Monday, October 27, 2014

Bank Credit 2014 3Q

Here is an updated graph of bank credit at all commercial banks.  Credit had been growing healthily between QEs, but then growth declined during QE3, and then started to recover again as QE3 was tapered.  But, as the taper has come to an end, growth rates in bank credit have moderated.  I attribute much of this to the fact that QE3 was ended before the housing market was fully recovered.  Partly this is a function of household real estate leverage and partly this is a function of pro-cyclical regulatory sentiment.  I hope the recent signals from FHFA that regulatory liabilities will be reduced soon help to alleviate risks here.

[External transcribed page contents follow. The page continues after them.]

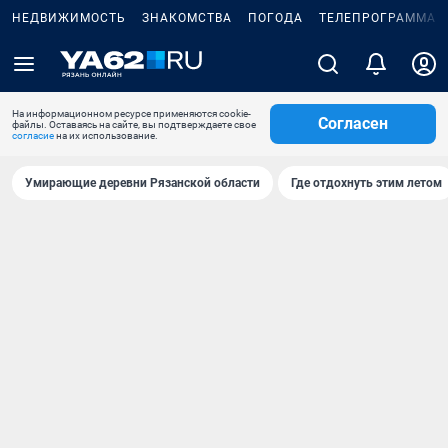
НЕДВИЖИМОСТЬ
ЗНАКОМСТВА
ПОГОДА
ТЕЛЕПРОГРАММА
На информационном ресурсе применяются cookie-
Согласен
файлы. Оставаясь на сайте, вы подтверждаете свое
согласие
на их использование.
Умирающие деревни Рязанской области
Где отдохнуть этим летом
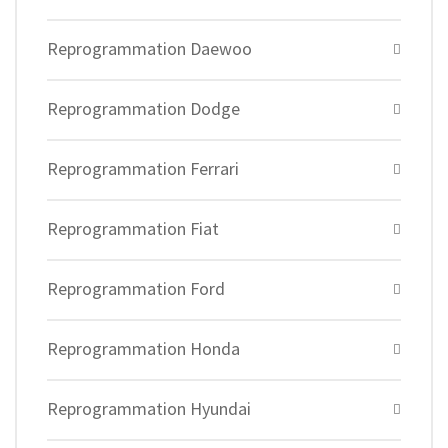
Reprogrammation Daewoo
Reprogrammation Dodge
Reprogrammation Ferrari
Reprogrammation Fiat
Reprogrammation Ford
Reprogrammation Honda
Reprogrammation Hyundai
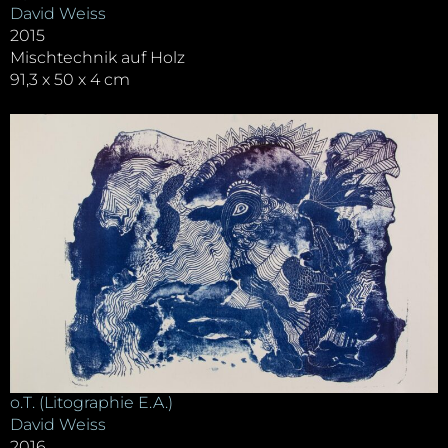
David Weiss
2015
Mischtechnik auf Holz
91,3 x 50 x 4 cm
o.T. (Litographie E.A.)
David Weiss
2016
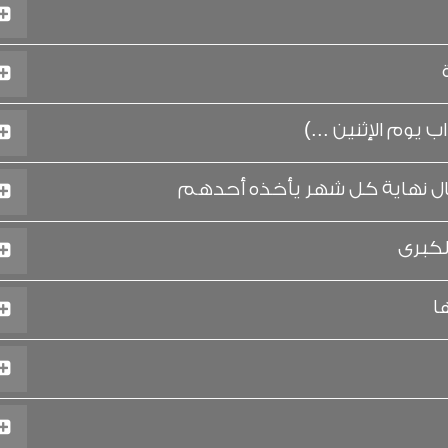
يوم الإثنين ...)
ل نهاية كل شهر يأخذه أحدهم
لكبرى
ا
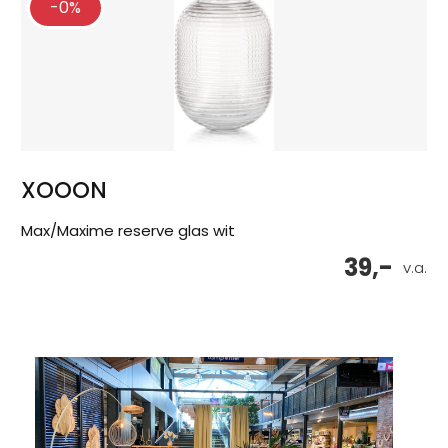
-0%
XOOON
Max/Maxime reserve glas wit
39,-
v.a.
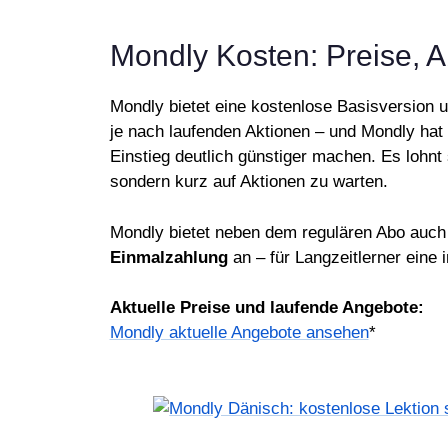
Mondly Kosten: Preise, 
Mondly bietet eine kostenlose Basisversion 
je nach laufenden Aktionen – und Mondly hat
Einstieg deutlich günstiger machen. Es lohnt
sondern kurz auf Aktionen zu warten.
Mondly bietet neben dem regulären Abo auch 
Einmalzahlung
an – für Langzeitlerner eine 
Aktuelle Preise und laufende Angebote:
Mondly aktuelle Angebote ansehen
*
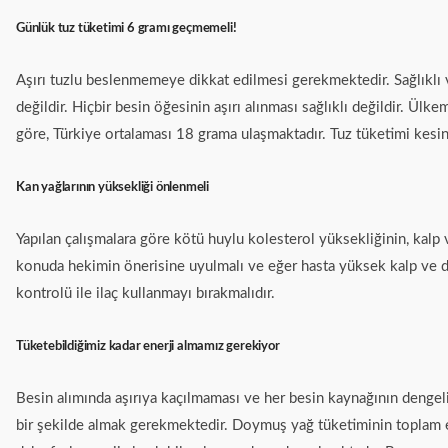
Günlük tuz tüketimi 6 gramı geçmemeli!
Aşırı tuzlu beslenmemeye dikkat edilmesi gerekmektedir. Sağlıklı v
değildir. Hiçbir besin öğesinin aşırı alınması sağlıklı değildir. Ü
göre, Türkiye ortalaması 18 grama ulaşmaktadır. Tuz tüketimi kesinli
Kan yağlarının yüksekliği önlenmeli
Yapılan çalışmalara göre kötü huylu kolesterol yüksekliğinin, kalp 
konuda hekimin önerisine uyulmalı ve eğer hasta yüksek kalp ve dam
kontrolü ile ilaç kullanmayı bırakmalıdır.
Tüketebildiğimiz kadar enerji almamız gerekiyor
Besin alımında aşırıya kaçılmaması ve her besin kaynağının dengeli
bir şekilde almak gerekmektedir. Doymuş yağ tüketiminin toplam en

PS.  Whether commercial real estate has stronger legs than residential, or whether it is just lagging the residential trend is a question, I suppose.  I suspect that there are less frictions from distressed properties, so that it might more easily see sustained growth.  I have noticed in Arizona that many corner lots at major intersections, which have always been saved for commercial development, are now being filled in with residential developments.


  1. TravisV here.

    Latest on the ECB below. Who knows, maybe France, Spain and Italy are starting to support Draghi more behind closed doors against Germany's tight money stubbornness.......

  2. TravisV here.

    Scott Grannis is clearly very sharp so I am amazed that he thinks there's a lot more risk of too-high inflation than too-low inflation.......

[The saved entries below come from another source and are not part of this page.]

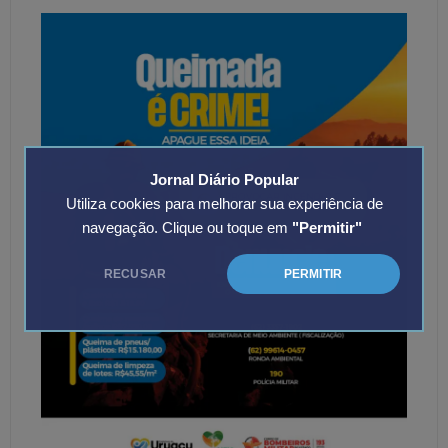
Jornal Diário Popular
Utiliza cookies para melhorar sua experiência de
navegação. Clique ou toque em
"Permitir"
RECUSAR
PERMITIR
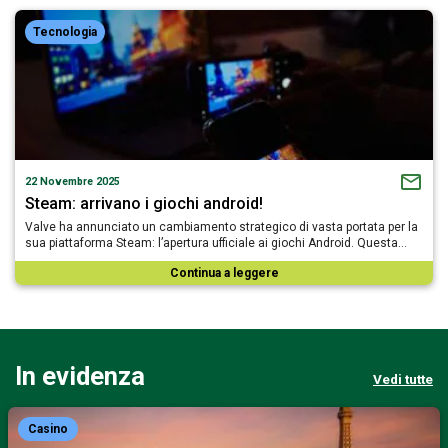
Tecnologia
22 Novembre 2025
Steam: arrivano i giochi android!
Valve ha annunciato un cambiamento strategico di vasta portata per la
sua piattaforma Steam: l’apertura ufficiale ai giochi Android. Questa…
Continua a leggere
In evidenza
Vedi tutte
Casino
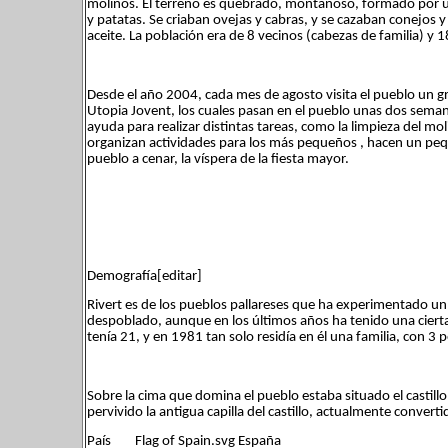
molinos. El terreno es quebrado, montañoso, formado por una 
y patatas. Se criaban ovejas y cabras, y se cazaban conejos y
aceite. La población era de 8 vecinos (cabezas de familia) y 
Desde el año 2004, cada mes de agosto visita el pueblo un g
Utopia Jovent, los cuales pasan en el pueblo unas dos seman
ayuda para realizar distintas tareas, como la limpieza del mo
organizan actividades para los más pequeños , hacen un pequ
pueblo a cenar, la víspera de la fiesta mayor.
Demografía[editar]
Rivert es de los pueblos pallareses que ha experimentado u
despoblado, aunque en los últimos años ha tenido una ciert
tenía 21, y en 1981 tan solo residía en él una familia, con 3 
Sobre la cima que domina el pueblo estaba situado el castill
pervivido la antigua capilla del castillo, actualmente convertid
País Flag of Spain.svg España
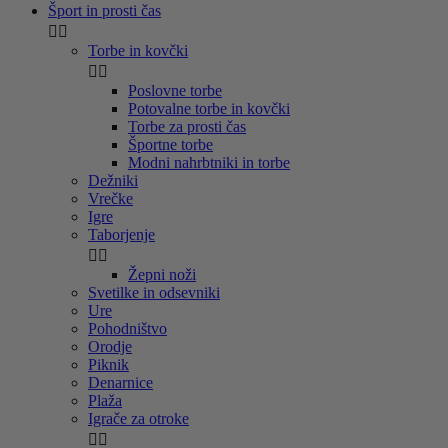
Šport in prosti čas


Torbe in kovčki


Poslovne torbe
Potovalne torbe in kovčki
Torbe za prosti čas
Športne torbe
Modni nahrbtniki in torbe
Dežniki
Vrečke
Igre
Taborjenje


Žepni noži
Svetilke in odsevniki
Ure
Pohodništvo
Orodje
Piknik
Denarnice
Plaža
Igrače za otroke


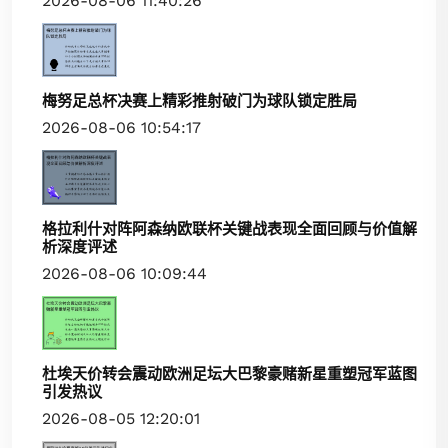
2026-08-06 11:40:26
梅努足总杯决赛上精彩推射破门为球队锁定胜局
2026-08-06 10:54:17
格拉利什对阵阿森纳欧联杯关键战表现全面回顾与价值解
析深度评述
2026-08-06 10:09:44
杜埃天价转会震动欧洲足坛大巴黎豪赌新星重塑冠军蓝图
引发热议
2026-08-05 12:20:01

    “Members of the FOMC are overly-impressed with their ability to “guide” the U.S. economy, and overly-concerned with the relatively low level of current inflation……One key source of risk going forward is that, because of the Fed’s hubris, FOMC members may fail to react in a timely fashion to signs of improving confidence and declining money demand: a failure to reverse QE in response to a decline in the demand for safe assets could result in an unwelcome abundance of money and higher inflation. At today’s levels, Treasury yields offer hardly any cushion at all for this risk and are thus very unattractive. Deflation, contrary to widespread claims in the punditocracy, is not a threat to growth, and is not a black hole that captures and annihilates slow-growing economies.”

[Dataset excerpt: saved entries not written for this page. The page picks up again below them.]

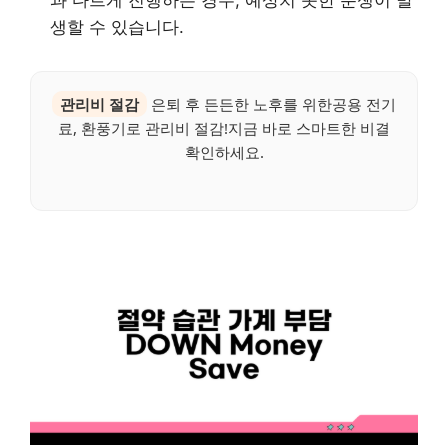
과 다르게 진행하는 경우, 예상치 못한 분쟁이 발
생할 수 있습니다.
관리비 절감
은퇴 후 든든한 노후를 위한공용 전기
료, 환풍기로 관리비 절감!지금 바로 스마트한 비결
확인하세요.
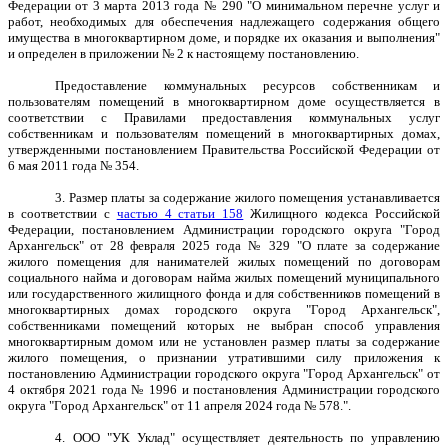
Федерации от 3 марта 2013 года № 290 "О минимальном перечне услуг и
работ, необходимых для обеспечения надлежащего содержания общего
имущества в многоквартирном доме, и порядке их оказания и выполнения"
и определен в приложении № 2 к настоящему постановлению.
Предоставление коммунальных ресурсов собственникам и
пользователям помещений в многоквартирном доме осуществляется в
соответствии с Правилами предоставления коммунальных услуг
собственникам и пользователям помещений в многоквартирных домах,
утвержденными постановлением Правительства Российской Федерации от
6 мая 2011 года № 354.
3. Размер платы за содержание жилого помещения устанавливается
в соответствии с
частью 4 статьи 158
Жилищного кодекса Российской
Федерации, постановлением Администрации городского округа "Город
Архангельск" от 28 февраля 2025 года № 329 "
О плате за содержание
жилого помещения для нанимателей жилых помещений по договорам
социального найма и договорам найма жилых помещений муниципального
или государственного жилищного фонда и для собственников помещений в
многоквартирных домах городского округа "Город Архангельск",
собственниками помещений которых не выбран способ управления
многоквартирным домом или не установлен размер платы за содержание
жилого помещения, о признании утратившими силу приложения к
постановлению Администрации городского округа "Город Архангельск" от
4 октября 2021 года № 1996 и постановления Администрации городского
округа "Город Архангельск" от 11 апреля 2024 года № 578.".
4.
ООО "УК Уклад"
осуществляет деятельность по управлению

    1. I don't know. It seems like it is just one risk among several that he mentions. I'm not sure I disagree with that. Is there any historical precedent for managing reserves with the precision the Fed is setting itself up for?

  3. TravisV here.

    Wonderful day today for the global economy! Virtually all equities were substantially higher today: Russell 2000 up 2.9%, major oil stocks, Germany, Sweden (Riksbank news), Shanghai composite.

    This has GOT to result in higher 5-year inflation breakevens the next couple days........

  4. TravisV here.

    With the Riskbank news today, I think Sweden's iShares ETF looks interesting.........

    Ambrose Evans-Pritchard: "The Riksbank – arguably the world’s oldest central bank, with a tradition of bold monetary experiments – carried out a dramatic volte-face in July when it slashed rates and gave up trying to restrain asset prices. Governor Ingves was outvoted in what amounted to a policy mutiny.

    The shift over recent months is a triumph for Mr Svensson………”

  5. TravisV here.

    Has Zero Hedge’s Tyler Durden changed his mind and decided that deflation, not hyperinflation, is in the U.S.’s future?

    I don’t understand, does he have a coherent point of view?